┌──

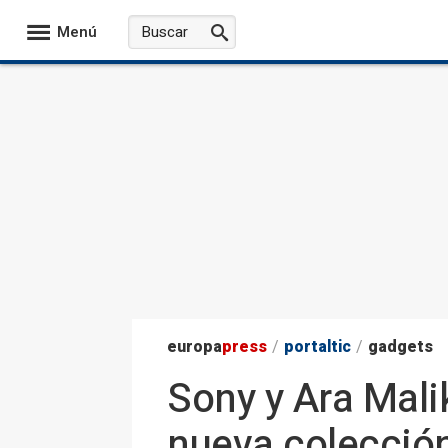
Menú
europa
press
/
portaltic
/
gadgets
Sony y Ara Mali
nueva colecció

└──

YOUR OBJECTIVE: Leave out every picture and transcribe the remaining entries exactly.

ANSWER SECTION:
Menú
europa
press
/
portaltic
/
gadgets
Sony y Ara Mali
nueva colecció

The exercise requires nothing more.